As a recovering grade addict, I have thought a lot about the effects of grades on my life. The terror of getting a grade worse than an A during my middle and high school years was enough to affect many of my decisions about what extra-curricular activities I chose, what classes I took, and how I spent my free time. At the time, I liked to think that I had it all under control and that grades didn’t matter. But they did. So much so that I still remember the deep anger I felt toward one of my math teachers who, during my senior year, granted me the only B I had received in my whole young life. I blamed him for so much, much more than was necessary, and even worse I would not forgive myself for being such a failure.
It wasn’t until a few years later during my undergraduate degree that I finally started to loosen my grip (just slightly) on the “straight A” ideal. Before you get the idea that I was going rogue and not caring at all about grades, just know that that wasn’t the case. The grade addiction ran deep, and I still cared. I still fought for those A’s as much as before. But I started to recognize that a grade wasn’t a reflection on my worth or my identity.
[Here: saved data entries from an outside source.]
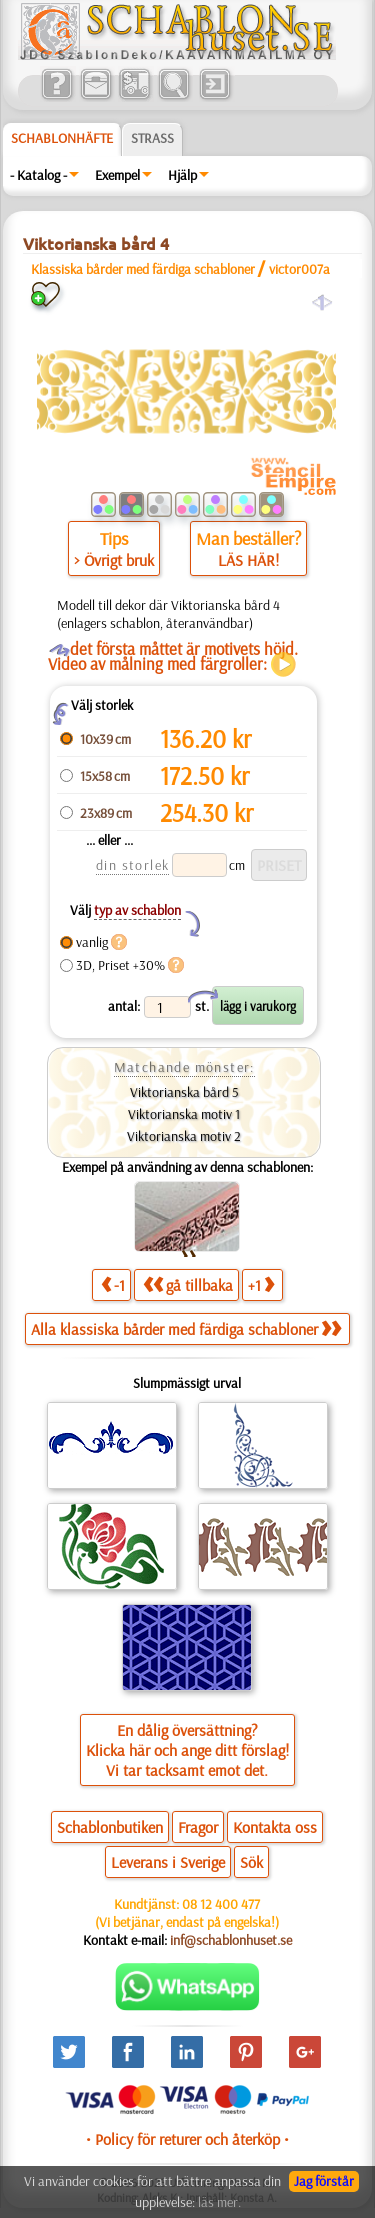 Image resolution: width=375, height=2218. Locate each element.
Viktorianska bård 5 (184, 1092)
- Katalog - (38, 175)
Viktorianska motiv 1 (184, 1114)
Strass (152, 138)
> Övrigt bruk (114, 560)
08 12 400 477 (221, 1904)
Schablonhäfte (62, 138)
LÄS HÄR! (248, 560)
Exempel (117, 175)
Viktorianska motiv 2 (184, 1136)
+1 (261, 1284)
I began to realize that I had foolishly thought that the definition of who I was required some statement on my intelligence and that my intelligence was clearly linked to my GPA. It occurred to me that I needed to reject this line of thinking. I started to take things in stride, and a grade less than an A had less power over me than it did before. I won’t lie, it still stung, but I guess I cared more about how far I had come and all the people I had interacted with when I wasn’t studying. It was a small step, but a necessary one.
Now as I am preparing to become an educator in higher education, I wonder what to do about grading in my future courses. I still feel the lingering affects of grade addiction, and it is hard to let go. I alone cannot completely eradicate grades from the university system, and I will likely have to submit grades at the end of each semester as always. But what can I do to ease the pressure of grades on students? What can I do to help them have their eyes on the adventure of learning rather than the hurdle of the GPA?
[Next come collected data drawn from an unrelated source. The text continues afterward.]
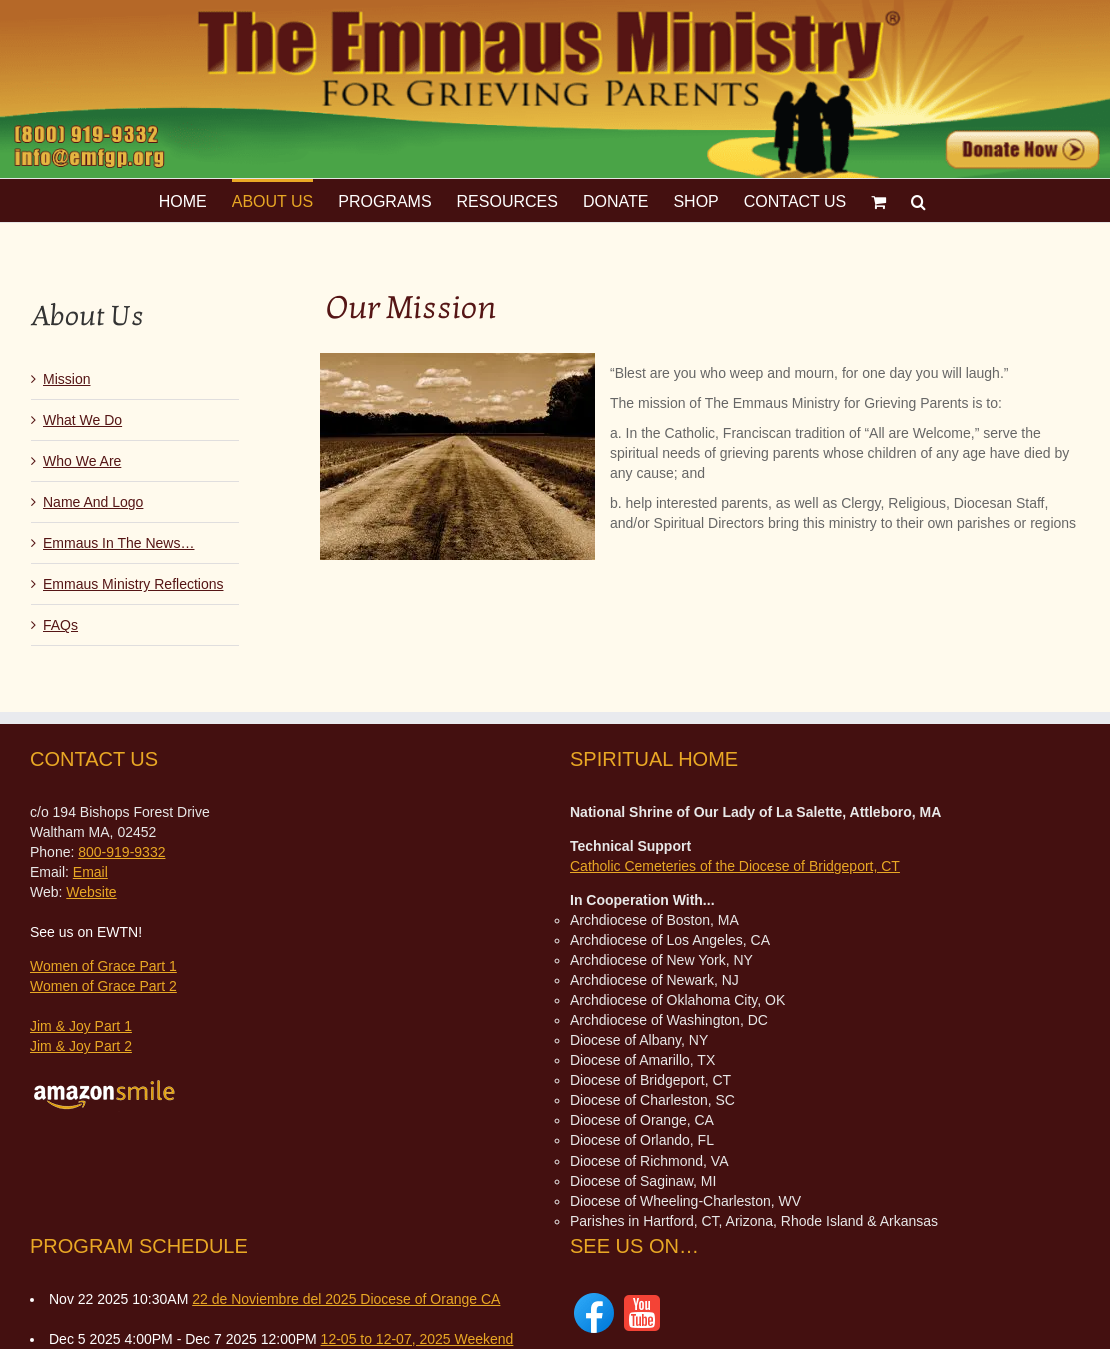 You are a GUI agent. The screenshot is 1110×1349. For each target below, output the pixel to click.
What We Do (82, 420)
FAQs (60, 625)
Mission (66, 379)
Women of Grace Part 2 (103, 986)
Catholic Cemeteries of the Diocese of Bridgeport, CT (735, 866)
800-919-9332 (121, 852)
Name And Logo (93, 502)
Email (90, 872)
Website (91, 892)
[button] (918, 200)
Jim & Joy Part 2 (81, 1046)
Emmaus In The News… (118, 543)
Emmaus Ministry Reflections (133, 584)
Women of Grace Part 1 (103, 966)
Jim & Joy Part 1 (81, 1026)
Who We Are (82, 461)
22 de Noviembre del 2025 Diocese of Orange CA (346, 1299)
For one thing, I can remember a few key lessons from interesting studies. First: Dan Pink has summarized many scientific studies about motivation in his TED talk, “The Surprising Truth about What Motivates Us.” These studies showed that when offered some external reward or punishment for a simple mechanical task, people performed better. However, when these same rewards or punishments were offered on a creative or cognitive task, performance WORSENED. You have probably felt this way before. Dan Pink says that what we need to succeed in our creative endeavors are 1) autonomy, 2) mastery, and 3) purpose. If I can find a way to incorporate these three things into the classroom, I think that the students will feel more joy in learning than fear of grades.
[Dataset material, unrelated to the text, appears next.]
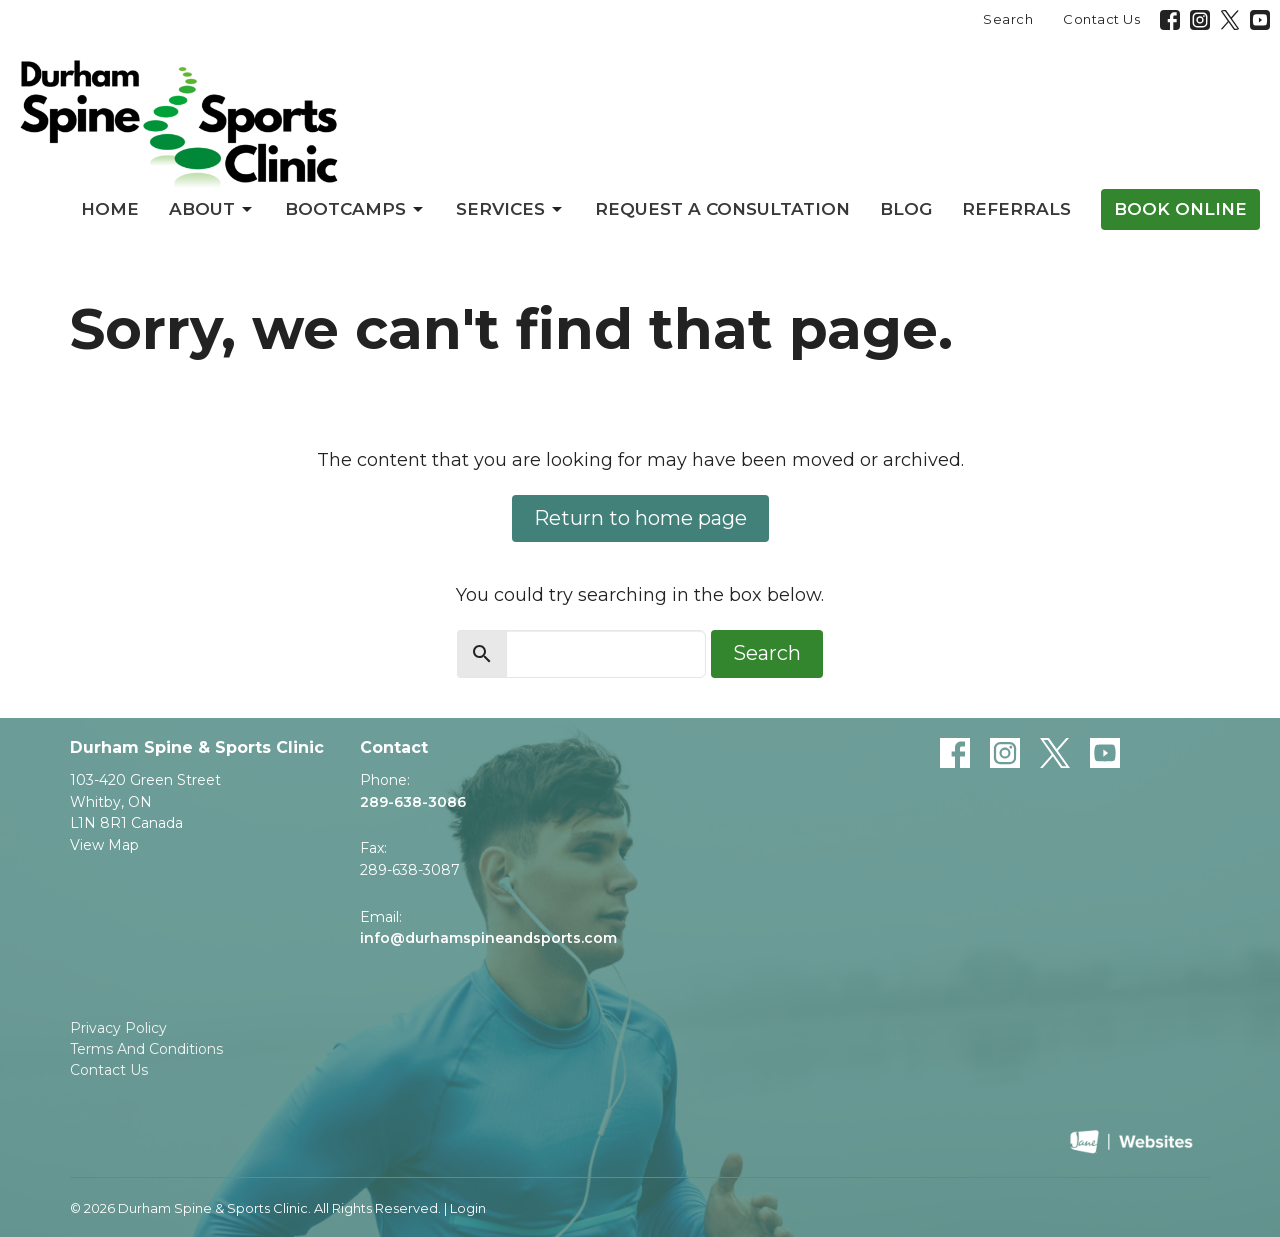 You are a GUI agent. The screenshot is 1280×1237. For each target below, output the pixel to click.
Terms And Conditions (146, 1049)
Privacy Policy (118, 1028)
Another thing I would like to incorporate is something from the experience of an English teacher, Jeff Robbins, as told in Alfie Kohn’s “The Case Against Grades.” This teacher decided that the best way to remove grades from his classroom was to offer comments to all of his students on their work, write short notes about their progress in his own gradebook, and then sit down with them at the end of the semester to collectively discuss what they learned and, at the end of the conversation, their final grade. What I love about this approach is the way the instructor sits down with the students and focuses on individual improvement and learning. I also think that giving meaningful feedback on the students’ work is essential to encouraging progress.
To wrap up this post, I want to leave you with two quotes–one that I found to be very meaningful and one that I thought was a bit cheeky. First, from Alfie Kohn:
“Impress upon students that what they’re doing will count toward their grade, and their response will likely be to avoid taking any unnecessary intellectual risks. They’ll choose a shorter book, or a project on a familiar topic, in order to minimize the chance of doing poorly — not because they’re ‘unmotivated’ but because they’re rational. They’re responding to adults who, by telling them the goal is to get a good mark, have sent the message that success matters more than learning.”
The last quote I have is something funny I found from Katie Hendrickson’s summary of assessment in Finland. I’ve heard a lot of people praising Finland for their educational system, including my sister who lived there for over a year, so I figured I would jump on the bandwagon for a minute :). In their system, they do not frequently administer “high-stakes” testing, though when the international assessments come every couple of years, students from Finland tend to do very well. Why? Well, as one principal put it:
“Some testing is thus ultimately necessary…if only to prove that regular testing is not.”